Standing stone, Doory, Co. Kerry
Co. Kerry |
Stone Monuments
On a rough, uncultivated stretch of the Iveragh Peninsula in County Kerry, a low block of stone rises just over a metre from the ground, quietly occupying its patch of land as it has done for millennia.
It is not tall by the standards of Irish standing stones, some of which reach several metres, but its modest proportions are part of what makes it worth attention. The base is roughly rectangular, measuring just over a metre along its longer axis and orientated northeast to southwest, a alignment that may or may not be deliberate but is the kind of detail that tends to nag at those who study these monuments.

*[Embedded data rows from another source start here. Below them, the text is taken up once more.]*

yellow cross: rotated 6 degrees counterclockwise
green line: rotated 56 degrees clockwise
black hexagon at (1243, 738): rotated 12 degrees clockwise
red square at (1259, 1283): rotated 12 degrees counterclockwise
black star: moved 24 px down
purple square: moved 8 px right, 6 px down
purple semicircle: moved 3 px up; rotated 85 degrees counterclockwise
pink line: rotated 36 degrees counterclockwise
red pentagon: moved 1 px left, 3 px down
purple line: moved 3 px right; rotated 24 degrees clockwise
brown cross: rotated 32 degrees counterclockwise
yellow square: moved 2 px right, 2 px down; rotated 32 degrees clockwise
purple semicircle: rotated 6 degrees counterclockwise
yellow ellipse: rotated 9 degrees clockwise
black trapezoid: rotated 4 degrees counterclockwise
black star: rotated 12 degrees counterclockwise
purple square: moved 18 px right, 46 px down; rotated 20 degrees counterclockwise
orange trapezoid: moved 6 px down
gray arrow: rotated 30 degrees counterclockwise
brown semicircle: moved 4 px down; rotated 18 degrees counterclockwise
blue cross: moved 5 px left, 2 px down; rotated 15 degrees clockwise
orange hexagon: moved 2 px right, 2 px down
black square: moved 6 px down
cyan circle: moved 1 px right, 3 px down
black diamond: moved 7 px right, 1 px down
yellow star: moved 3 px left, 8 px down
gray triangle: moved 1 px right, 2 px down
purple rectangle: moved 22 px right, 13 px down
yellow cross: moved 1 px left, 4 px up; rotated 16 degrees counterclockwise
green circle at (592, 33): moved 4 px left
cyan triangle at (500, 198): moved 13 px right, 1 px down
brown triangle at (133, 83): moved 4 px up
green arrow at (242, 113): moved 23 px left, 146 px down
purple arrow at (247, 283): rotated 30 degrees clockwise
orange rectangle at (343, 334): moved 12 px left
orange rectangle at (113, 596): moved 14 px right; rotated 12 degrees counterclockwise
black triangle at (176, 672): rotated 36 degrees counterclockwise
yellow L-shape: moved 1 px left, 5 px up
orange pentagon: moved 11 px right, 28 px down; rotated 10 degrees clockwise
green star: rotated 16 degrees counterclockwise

Standing stones are among the most common prehistoric monuments in Ireland, yet among the least understood. They were erected during the Bronze Age in most cases, though some may be earlier or later, and their purposes remain genuinely uncertain. Some marked boundaries or routeways, others appear to be associated with burials, and a number seem oriented towards solar or lunar events. The stone at Doory was recorded as part of a comprehensive survey of the Iveragh Peninsula compiled by A. O'Sullivan and J. Sheehan and published by Cork University Press in 1996, a volume that catalogued hundreds of monuments across this archaeologically dense corner of Kerry. The stone sits roughly 430 metres northeast of another recorded monument, a spatial relationship that may be coincidental or may reflect a now-lost pattern of use across the landscape.